S.C. educator was first black man elected statewide in U.S.

Francis Lewis Cardozo (1836-1903), born free in Charleston, founded the Avery Normal Institute in 1865. It was the first accredited secondary school for African Americans in Charleston. Today, its successor, the Avery Institute, is part of the College of Charleston. Cardozo also offered a big political first: He was elected S.C. secretary of state in 1868, becoming the first African American to hold a statewide office in the United States. He advocated for integrated public schools, which was supported by the legislature at the time.

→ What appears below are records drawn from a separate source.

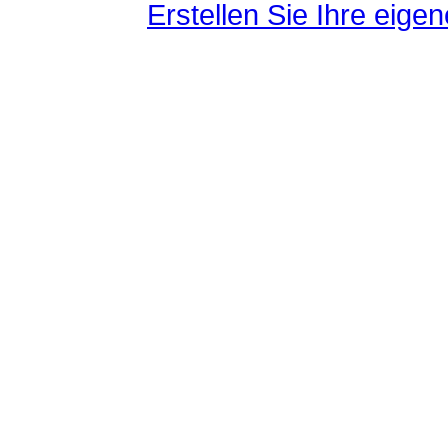
Erstellen Sie Ihre eig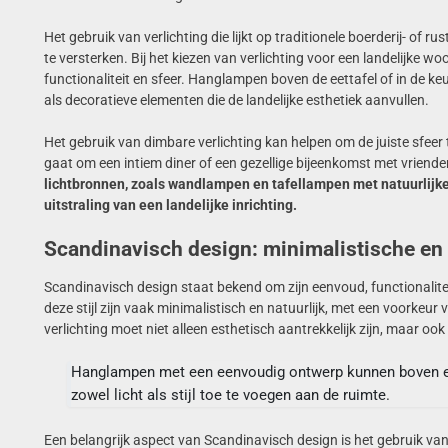
Het gebruik van verlichting die lijkt op traditionele boerderij- of
te versterken. Bij het kiezen van verlichting voor een landelijke wo
functionaliteit en sfeer. Hanglampen boven de eettafel of in de ke
als decoratieve elementen die de landelijke esthetiek aanvullen.
Het gebruik van dimbare verlichting kan helpen om de juiste sfeer 
gaat om een intiem diner of een gezellige bijeenkomst met vrienden
lichtbronnen, zoals wandlampen en tafellampen met natuurlijk
uitstraling van een landelijke inrichting.
Scandinavisch design: minimalistische en 
Scandinavisch design staat bekend om zijn eenvoud, functionalitei
deze stijl zijn vaak minimalistisch en natuurlijk, met een voorkeur v
verlichting moet niet alleen esthetisch aantrekkelijk zijn, maar ook 
Hanglampen met een eenvoudig ontwerp kunnen boven ee
zowel licht als stijl toe te voegen aan de ruimte.
Een belangrijk aspect van Scandinavisch design is het gebruik van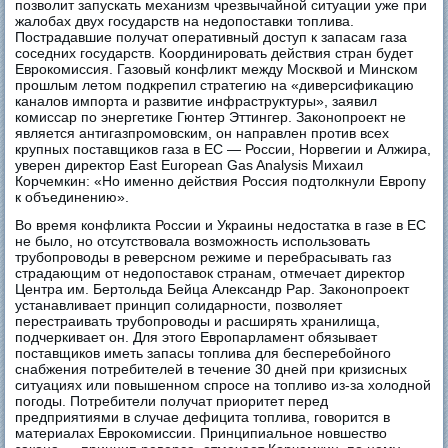
позволит запускать механизм чрезвычайной ситуации уже при
жалобах двух государств на недопоставки топлива.
Пострадавшие получат оперативный доступ к запасам газа
соседних государств. Координировать действия стран будет
Еврокомиссия. Газовый конфликт между Москвой и Минском
прошлым летом подкрепил стратегию на «диверсификацию
каналов импорта и развитие инфраструктуры», заявил
комиссар по энергетике Гюнтер Эттингер. Законопроект не
является антигазпромовским, он направлен против всех
крупных поставщиков газа в ЕС — России, Норвегии и Алжира,
уверен директор East European Gas Analysis Михаил
Корчемкин: «Но именно действия Россия подтолкнули Европу
к объединению».
Во время конфликта России и Украины недостатка в газе в ЕС
не было, но отсутствовала возможность использовать
трубопроводы в реверсном режиме и перебрасывать газ
страдающим от недопоставок странам, отмечает директор
Центра им. Бертольда Бейца Александр Рар. Законопроект
устанавливает принцип солидарности, позволяет
перестраивать трубопроводы и расширять хранилища,
подчеркивает он. Для этого Европарламент обязывает
поставщиков иметь запасы топлива для бесперебойного
cнабжения потребителей в течение 30 дней при кризисных
ситуациях или повышенном спросе на топливо из-за холодной
погоды. Потребители получат приоритет перед
предприятиями в случае дефицита топлива, говорится в
материалах Еврокомиссии. Принципиальное новшество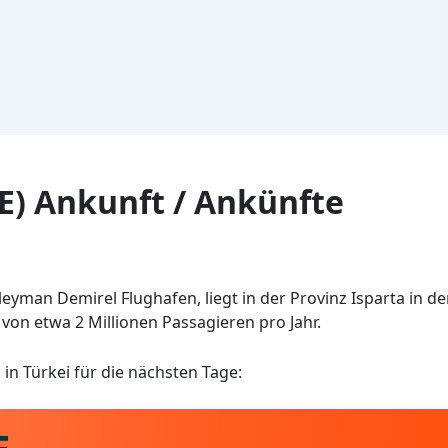
E) Ankunft / Ankünfte
eyman Demirel Flughafen, liegt in der Provinz Isparta in de
 von etwa 2 Millionen Passagieren pro Jahr.
a
in Türkei für die nächsten Tage: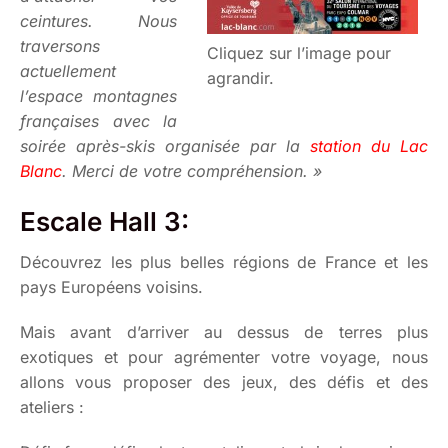
ceintures. Nous
traversons
Cliquez sur l’image pour
actuellement
agrandir.
l’espace montagnes
françaises avec la
soirée après-skis organisée par la
station du Lac
Blanc
. Merci de votre compréhension. »
Escale Hall 3:
Découvrez les plus belles régions de France et les
pays Européens voisins.
Mais avant d’arriver au dessus de terres plus
exotiques et pour agrémenter votre voyage, nous
allons vous proposer des jeux, des défis et des
ateliers :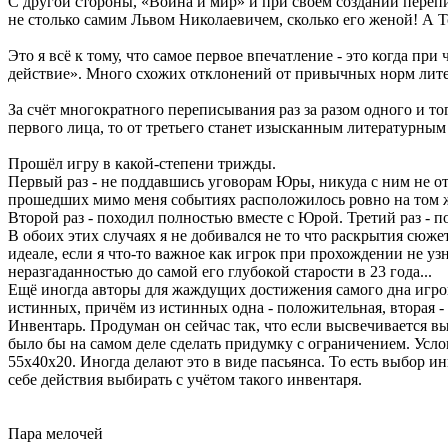
С другой стороны, «Война и мир» и при своём создании перепи
не столько самим Львом Николаевичем, сколько его женой! А Т
Это я всё к тому, что самое первое впечатление - это когда п
действие». Много схожих отклонений от привычных норм литера
За счёт многократного переписывания раз за разом одного и то
первого лица, то от третьего станет изысканным литературным
Прошёл игру в какой-степени трижды.
Первый раз - не поддавшись уговорам Юры, никуда с ним не от
прошедших мимо меня событиях расположилось ровно на том же
Второй раз - походил полностью вместе с Юрой. Третий раз - по
В обоих этих случаях я не добивался не то что раскрытия сюж
идеале, если я что-то важное как игрок при прохождении не узн
неразгаданностью до самой его глубокой старости в 23 года...
Ещё иногда авторы для жаждущих достижения самого дна игрок
истинных, причём из истинных одна - положительная, вторая - 
Инвентарь. Продуман он сейчас так, что если высвечивается вы
было бы на самом деле сделать придумку с ограничением. Услов
55x40x20. Иногда делают это в виде пасьянса. То есть выбор и
себе действия выбирать с учётом такого инвентаря.
Пара мелочей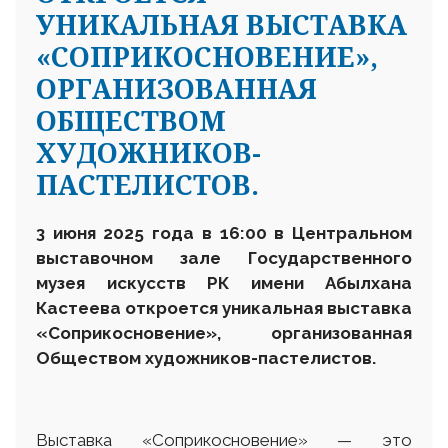
УНИКАЛЬНАЯ ВЫСТАВКА
«СОПРИКОСНОВЕНИЕ»,
ОРГАНИЗОВАННАЯ
ОБЩЕСТВОМ
ХУДОЖНИКОВ-
ПАСТЕЛИСТОВ.
3 июня 2025 года в 16:00 в Центральном
выставочном зале Государственного
музея искусств РК имени Абылхана
Кастеева откроется уникальная выставка
«Соприкосновение», организованная
Обществом художников-пастелистов.
Выставка «Соприкосновение» — это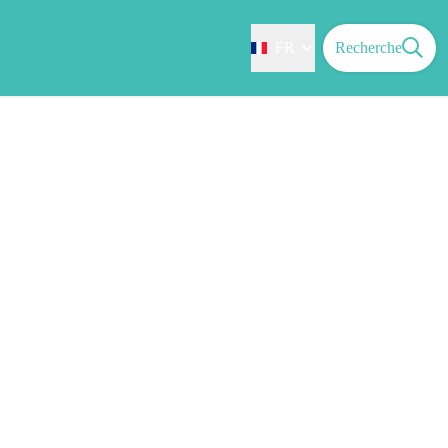
FR
Recherche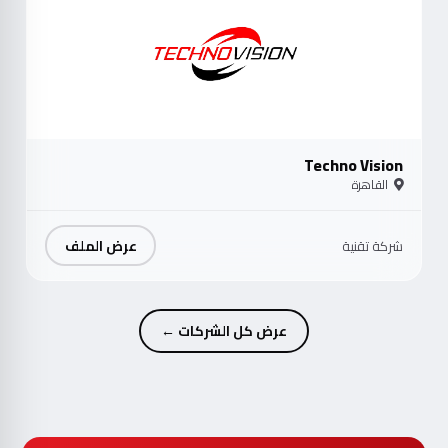
Techno Vision
القاهرة
عرض الملف
شركة تقنية
عرض كل الشركات ←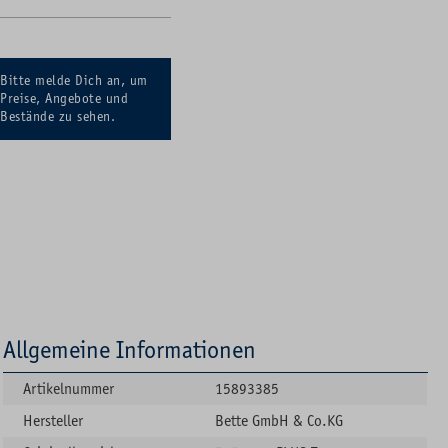
Bitte melde Dich an, um
Preise, Angebote und
Bestände zu sehen.
Allgemeine Informationen
Artikelnummer
15893385
Hersteller
Bette GmbH & Co.KG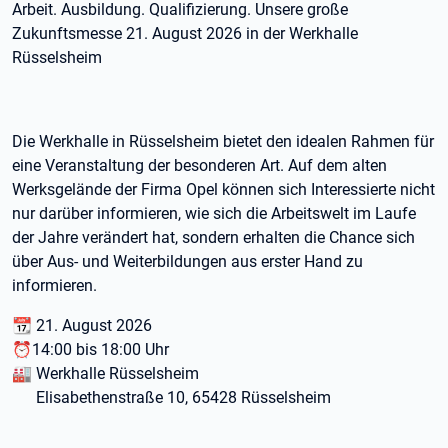
Arbeit. Ausbildung. Qualifizierung. Unsere große
Zukunftsmesse 21. August 2026 in der Werkhalle
Rüsselsheim
Die Werkhalle in Rüsselsheim bietet den idealen Rahmen für
eine Veranstaltung der besonderen Art. Auf dem alten
Werksgelände der Firma Opel können sich Interessierte nicht
nur darüber informieren, wie sich die Arbeitswelt im Laufe
der Jahre verändert hat, sondern erhalten die Chance sich
über Aus- und Weiterbildungen aus erster Hand zu
informieren.
📆 21. August 2026
⏰14:00 bis 18:00 Uhr
🏭 Werkhalle Rüsselsheim
Elisabethenstraße 10, 65428 Rüsselsheim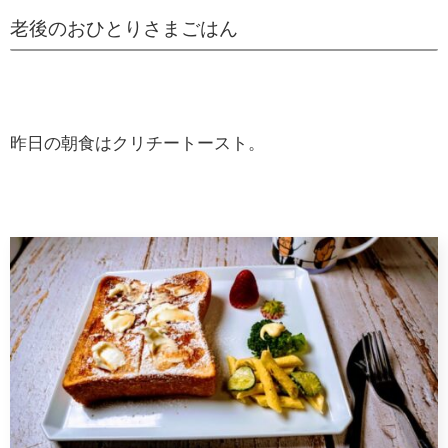
老後のおひとりさまごはん
昨日の朝食はクリチートースト。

He resigned his seat to teach Latin at Howard University, but returned to South Carolina politics in 1872 and was elected state treasurer, serving until 1877 when the federal government began to remove federal troops that protected black participation in politics and daily life. In 1878, Cardozo was appointed to the Treasury Department in Washington, D.C., later becoming principal of the Washington, D.C., Colored High School. He lived in the nation’s capital until his death in 1903.

Birthplace of fire insurance

The first fire insurance company in America was organized in February 1736 in Charleston with the formation of the Friendly Society for the Mutual Insuring of Houses Against Fire. According to an article from 1893, “John Fenwicke, Samuel Wragg and Charles Pinckney were chosen directors; John Crokat and Henry Peronneau, merchants, secretaries; Gabriel Manigault, treasurer; Gerelt Van Velesen and John Laurens, firemasters.” The company, however, “ceased business some six years later after its inception, as a result of a fire involving $1,250,000 of insurance, which was a very large sum in those times.” Reportedly, more than 300 buildings were destroyed in the Great Fire of 1740.

City has oldest working fire station in nation

The city of Charleston’s fire station at the corner of Wentworth and Meeting streets is reportedly the oldest working fire station in the nation. The city, always under threat of fire in its early days, got its first fire department through the Friendly Society insurance company in 1736. In 1819, fire service became a volunteer effort until Jan. 1, 1882, “when a paid professional fire department staffed with 103 firefighters was formed,” according to the Charleston Fire Department.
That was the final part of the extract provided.